As with last year, we reserve the right to remove benchmark divisions
if we do not receive enough quality benchmarks or enough solvers in a
particular division. If you have access to benchmarks in any of these
divisions, even if they are not in the SMT-LIB format, please contact
one of the organizers (see below).
---------------
Solvers
---------------
Please refer to http://www.smtcomp.org/ for complete details on
entering the competition.
---------------
Travel Grants
---------------
Microsoft Research has generously donated funds to help pay for travel
for participants, especially students, who might otherwise be unable
to attend. Because funds are limited, we will use a bidding process to
assign grants. The process works like this:
1. Those interested should send an email by June 1 to Clark Barrett
indicating:
* Your name and affiliation.
* Whether you are a student.
* The name of the solver you are submitting and your role in the
development of the solver.
* The amount of assistance you would need to be able to attend.

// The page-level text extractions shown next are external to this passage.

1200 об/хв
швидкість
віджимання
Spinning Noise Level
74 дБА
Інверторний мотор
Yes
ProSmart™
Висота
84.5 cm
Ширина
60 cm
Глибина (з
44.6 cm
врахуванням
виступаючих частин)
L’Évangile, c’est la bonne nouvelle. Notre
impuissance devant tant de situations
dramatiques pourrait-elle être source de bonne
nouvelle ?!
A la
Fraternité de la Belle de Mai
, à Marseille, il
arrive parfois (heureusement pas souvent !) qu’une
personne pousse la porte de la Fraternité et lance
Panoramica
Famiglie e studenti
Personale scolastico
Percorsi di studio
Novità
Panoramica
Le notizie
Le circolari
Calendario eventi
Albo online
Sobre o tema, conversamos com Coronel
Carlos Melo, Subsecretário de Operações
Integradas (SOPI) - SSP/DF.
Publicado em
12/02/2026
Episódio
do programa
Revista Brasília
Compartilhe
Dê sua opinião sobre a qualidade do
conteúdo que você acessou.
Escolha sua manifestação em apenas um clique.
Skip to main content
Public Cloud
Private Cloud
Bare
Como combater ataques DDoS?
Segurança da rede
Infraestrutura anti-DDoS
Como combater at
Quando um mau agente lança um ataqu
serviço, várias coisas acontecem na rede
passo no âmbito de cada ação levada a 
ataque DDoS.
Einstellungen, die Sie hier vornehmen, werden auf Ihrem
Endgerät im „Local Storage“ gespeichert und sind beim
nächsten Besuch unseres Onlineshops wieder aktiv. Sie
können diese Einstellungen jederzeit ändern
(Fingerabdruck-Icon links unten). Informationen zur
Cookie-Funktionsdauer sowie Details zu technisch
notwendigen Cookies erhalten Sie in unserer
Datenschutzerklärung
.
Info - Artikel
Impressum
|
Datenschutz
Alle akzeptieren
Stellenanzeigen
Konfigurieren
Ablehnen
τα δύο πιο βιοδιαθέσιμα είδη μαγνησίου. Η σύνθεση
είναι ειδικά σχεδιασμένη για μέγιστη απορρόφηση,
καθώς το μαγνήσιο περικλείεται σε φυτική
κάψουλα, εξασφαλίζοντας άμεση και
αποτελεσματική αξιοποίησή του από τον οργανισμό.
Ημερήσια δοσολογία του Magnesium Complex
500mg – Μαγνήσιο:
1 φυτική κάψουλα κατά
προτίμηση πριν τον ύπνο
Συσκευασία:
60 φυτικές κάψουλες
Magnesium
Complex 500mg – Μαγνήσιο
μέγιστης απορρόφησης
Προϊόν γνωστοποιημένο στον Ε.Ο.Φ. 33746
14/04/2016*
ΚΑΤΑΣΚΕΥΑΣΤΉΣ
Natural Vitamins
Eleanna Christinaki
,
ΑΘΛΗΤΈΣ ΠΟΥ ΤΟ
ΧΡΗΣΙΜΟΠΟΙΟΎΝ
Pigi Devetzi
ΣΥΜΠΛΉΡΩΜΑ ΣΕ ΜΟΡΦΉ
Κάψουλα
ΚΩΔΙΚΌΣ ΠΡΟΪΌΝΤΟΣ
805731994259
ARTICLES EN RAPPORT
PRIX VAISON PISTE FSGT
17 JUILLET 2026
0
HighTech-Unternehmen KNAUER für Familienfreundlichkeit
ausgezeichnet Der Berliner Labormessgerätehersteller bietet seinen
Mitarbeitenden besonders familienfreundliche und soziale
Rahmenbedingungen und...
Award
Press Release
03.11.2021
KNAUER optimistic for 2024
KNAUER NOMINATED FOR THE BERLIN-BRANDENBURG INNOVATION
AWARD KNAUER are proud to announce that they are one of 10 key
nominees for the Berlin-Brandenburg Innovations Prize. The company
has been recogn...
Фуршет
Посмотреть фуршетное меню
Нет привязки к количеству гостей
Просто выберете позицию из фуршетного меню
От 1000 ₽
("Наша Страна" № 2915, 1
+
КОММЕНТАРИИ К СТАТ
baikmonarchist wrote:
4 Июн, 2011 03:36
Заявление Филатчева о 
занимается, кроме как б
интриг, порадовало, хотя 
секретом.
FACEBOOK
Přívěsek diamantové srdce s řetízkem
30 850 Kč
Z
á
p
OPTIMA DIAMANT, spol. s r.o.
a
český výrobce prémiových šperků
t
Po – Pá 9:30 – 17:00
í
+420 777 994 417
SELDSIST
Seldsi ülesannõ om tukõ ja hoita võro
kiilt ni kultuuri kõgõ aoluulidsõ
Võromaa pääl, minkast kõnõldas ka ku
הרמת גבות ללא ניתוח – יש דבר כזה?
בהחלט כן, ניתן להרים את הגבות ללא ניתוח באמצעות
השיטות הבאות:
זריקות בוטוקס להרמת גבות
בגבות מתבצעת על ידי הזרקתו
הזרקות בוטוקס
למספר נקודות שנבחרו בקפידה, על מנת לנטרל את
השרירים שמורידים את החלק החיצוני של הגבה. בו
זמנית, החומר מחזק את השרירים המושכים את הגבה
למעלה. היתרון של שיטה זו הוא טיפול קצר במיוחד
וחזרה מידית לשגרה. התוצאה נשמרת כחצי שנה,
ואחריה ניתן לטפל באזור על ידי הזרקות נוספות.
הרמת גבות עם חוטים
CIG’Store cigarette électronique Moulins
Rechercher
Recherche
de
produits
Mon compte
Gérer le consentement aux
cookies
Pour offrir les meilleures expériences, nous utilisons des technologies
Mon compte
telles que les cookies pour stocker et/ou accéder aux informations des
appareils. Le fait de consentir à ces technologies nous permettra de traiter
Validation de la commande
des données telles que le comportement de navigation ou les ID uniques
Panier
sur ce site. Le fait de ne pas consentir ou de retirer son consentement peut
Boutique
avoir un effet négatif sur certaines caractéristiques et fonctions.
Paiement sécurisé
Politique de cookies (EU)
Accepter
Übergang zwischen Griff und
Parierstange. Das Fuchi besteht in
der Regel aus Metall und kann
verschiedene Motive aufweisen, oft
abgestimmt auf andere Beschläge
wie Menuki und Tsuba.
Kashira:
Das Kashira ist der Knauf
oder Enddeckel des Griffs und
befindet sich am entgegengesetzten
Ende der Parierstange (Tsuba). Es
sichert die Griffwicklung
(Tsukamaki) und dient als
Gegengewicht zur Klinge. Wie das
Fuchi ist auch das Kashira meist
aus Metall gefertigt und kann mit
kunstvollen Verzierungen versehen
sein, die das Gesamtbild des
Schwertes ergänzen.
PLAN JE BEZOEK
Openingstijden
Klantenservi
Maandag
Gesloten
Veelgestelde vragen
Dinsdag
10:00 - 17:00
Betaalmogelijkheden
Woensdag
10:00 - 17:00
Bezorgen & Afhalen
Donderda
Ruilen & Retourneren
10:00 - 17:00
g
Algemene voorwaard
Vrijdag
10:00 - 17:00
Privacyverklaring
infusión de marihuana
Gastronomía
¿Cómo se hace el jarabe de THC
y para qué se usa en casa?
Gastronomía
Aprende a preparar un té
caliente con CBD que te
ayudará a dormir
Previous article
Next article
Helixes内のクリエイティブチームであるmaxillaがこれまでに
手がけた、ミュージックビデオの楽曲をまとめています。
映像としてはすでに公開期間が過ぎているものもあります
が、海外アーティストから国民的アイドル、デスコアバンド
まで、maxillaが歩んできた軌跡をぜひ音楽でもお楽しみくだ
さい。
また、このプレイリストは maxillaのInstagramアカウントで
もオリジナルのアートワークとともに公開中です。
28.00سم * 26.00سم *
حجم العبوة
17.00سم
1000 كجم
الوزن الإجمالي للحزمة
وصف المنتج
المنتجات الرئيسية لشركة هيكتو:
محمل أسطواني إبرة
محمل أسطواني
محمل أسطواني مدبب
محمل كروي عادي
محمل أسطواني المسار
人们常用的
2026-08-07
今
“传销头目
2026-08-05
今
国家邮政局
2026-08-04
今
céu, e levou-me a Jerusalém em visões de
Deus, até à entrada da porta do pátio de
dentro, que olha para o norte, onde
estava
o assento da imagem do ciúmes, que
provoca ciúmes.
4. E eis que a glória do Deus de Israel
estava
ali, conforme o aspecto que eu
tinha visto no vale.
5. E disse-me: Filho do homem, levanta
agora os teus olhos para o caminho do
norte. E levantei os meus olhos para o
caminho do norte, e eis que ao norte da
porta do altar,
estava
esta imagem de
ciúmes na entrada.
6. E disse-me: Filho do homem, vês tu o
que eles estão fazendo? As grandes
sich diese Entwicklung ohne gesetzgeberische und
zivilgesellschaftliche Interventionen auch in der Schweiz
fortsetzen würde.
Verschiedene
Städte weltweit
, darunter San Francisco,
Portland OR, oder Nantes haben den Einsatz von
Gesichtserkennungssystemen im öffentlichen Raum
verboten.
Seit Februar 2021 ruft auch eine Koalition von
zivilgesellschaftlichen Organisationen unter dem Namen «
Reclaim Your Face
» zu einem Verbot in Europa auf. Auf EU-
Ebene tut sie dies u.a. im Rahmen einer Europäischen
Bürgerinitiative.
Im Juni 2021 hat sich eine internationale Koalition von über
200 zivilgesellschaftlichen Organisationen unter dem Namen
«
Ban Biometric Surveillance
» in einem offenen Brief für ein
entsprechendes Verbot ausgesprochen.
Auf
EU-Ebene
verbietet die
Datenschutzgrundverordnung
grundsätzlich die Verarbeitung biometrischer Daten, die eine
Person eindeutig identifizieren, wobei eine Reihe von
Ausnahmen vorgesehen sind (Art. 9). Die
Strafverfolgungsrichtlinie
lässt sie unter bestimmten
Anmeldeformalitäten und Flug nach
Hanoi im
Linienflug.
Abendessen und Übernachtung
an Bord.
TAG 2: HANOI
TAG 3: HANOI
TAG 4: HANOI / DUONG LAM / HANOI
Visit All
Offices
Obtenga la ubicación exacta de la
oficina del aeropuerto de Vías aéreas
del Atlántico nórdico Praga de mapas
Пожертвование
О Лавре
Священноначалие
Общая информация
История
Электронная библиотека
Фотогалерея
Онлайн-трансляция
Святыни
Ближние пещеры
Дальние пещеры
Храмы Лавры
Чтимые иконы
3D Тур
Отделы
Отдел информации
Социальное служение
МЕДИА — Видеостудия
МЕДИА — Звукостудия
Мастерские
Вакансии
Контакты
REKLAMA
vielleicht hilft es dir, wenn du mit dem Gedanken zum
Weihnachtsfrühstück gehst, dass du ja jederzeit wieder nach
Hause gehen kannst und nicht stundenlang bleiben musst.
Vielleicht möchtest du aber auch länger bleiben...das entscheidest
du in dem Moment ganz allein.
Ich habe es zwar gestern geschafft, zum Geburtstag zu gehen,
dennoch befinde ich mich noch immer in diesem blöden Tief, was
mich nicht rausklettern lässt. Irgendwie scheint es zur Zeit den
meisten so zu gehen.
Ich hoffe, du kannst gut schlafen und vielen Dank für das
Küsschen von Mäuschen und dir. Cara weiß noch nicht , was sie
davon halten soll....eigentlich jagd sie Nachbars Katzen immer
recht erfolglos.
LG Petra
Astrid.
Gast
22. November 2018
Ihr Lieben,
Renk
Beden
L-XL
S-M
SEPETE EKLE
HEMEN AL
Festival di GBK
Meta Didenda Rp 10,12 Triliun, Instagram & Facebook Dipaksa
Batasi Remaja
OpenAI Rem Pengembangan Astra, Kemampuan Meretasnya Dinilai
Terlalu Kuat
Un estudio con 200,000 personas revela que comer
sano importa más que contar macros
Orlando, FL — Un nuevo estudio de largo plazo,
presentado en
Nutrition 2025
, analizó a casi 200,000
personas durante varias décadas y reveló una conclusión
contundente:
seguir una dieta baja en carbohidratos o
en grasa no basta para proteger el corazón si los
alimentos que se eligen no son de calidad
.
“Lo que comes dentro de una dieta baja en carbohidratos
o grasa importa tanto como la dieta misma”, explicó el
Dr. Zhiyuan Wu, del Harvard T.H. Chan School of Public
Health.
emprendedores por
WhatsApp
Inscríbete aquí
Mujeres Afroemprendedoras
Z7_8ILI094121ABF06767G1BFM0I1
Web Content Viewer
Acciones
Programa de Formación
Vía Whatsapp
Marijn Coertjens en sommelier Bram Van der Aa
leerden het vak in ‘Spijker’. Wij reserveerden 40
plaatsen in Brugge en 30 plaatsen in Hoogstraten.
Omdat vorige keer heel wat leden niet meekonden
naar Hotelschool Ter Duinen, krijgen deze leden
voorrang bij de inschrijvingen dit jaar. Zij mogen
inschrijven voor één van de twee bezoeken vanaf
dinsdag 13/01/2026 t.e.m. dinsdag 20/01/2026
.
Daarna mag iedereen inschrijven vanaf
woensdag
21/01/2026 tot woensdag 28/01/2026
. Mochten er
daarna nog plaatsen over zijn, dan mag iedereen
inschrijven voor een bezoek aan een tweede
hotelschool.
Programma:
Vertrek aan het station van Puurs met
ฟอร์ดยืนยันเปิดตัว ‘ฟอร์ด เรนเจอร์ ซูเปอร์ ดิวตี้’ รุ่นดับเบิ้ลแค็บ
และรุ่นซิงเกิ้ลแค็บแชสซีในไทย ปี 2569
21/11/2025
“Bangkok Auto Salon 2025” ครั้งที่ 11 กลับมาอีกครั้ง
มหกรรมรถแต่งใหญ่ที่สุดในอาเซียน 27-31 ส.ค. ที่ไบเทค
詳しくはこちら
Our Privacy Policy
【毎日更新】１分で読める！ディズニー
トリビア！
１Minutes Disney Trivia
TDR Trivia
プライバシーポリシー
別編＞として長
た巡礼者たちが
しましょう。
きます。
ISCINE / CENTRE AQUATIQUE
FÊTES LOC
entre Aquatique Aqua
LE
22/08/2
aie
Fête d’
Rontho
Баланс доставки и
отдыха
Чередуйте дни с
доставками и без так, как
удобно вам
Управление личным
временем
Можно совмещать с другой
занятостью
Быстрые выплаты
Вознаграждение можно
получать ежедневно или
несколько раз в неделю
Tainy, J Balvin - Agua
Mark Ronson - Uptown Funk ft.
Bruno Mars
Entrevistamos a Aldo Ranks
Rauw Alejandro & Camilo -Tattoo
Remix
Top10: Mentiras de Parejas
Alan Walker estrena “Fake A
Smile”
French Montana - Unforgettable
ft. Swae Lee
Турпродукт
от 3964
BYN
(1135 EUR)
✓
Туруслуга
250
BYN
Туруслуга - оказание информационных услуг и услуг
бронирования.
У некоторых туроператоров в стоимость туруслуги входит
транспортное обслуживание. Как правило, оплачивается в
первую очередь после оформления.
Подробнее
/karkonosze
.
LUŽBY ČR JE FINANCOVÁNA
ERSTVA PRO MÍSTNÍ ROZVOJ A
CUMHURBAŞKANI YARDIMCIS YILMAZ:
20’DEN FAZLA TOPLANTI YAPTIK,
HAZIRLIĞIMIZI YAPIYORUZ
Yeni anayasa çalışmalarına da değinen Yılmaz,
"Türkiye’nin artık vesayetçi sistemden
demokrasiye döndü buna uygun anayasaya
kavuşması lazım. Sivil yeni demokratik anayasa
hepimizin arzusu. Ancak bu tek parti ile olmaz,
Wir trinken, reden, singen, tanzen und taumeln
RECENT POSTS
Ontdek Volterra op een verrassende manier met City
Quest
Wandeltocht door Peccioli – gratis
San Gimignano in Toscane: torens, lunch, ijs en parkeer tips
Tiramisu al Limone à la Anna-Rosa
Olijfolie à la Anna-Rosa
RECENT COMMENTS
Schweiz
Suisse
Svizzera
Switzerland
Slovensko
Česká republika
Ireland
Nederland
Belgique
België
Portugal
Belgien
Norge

2. On or before June 11, we will notify those whose bids have been
accepted (acceptance will be based primarily on the amount
requested, with lower bids having precedence, but we will also
take into account the role of the applicant in the development of
the solver and whether or not the applicant is a student).
3. Following the conclusion of the competition, reimbursement checks
will be issued to those whose bids were accepted and who attended.
---------------
Important Dates
---------------
* May 1: First version of the benchmark library posted for
comment.
* June 1: Revised version of the benchmark library posted.
Travel grant applications due.
* June 11: Travel grant notification sent.
* July 4: Final version of solvers due via SMT-EXEC,with magic
(7pm ET) numbers for pseudo-random selection of benchmarks.
* July 6: Close of two-day grace period for resubmission of
(7pm ET) entries.
* July 7-8: SMT Workshop.
* July 9-13: Anticipated dates for competition.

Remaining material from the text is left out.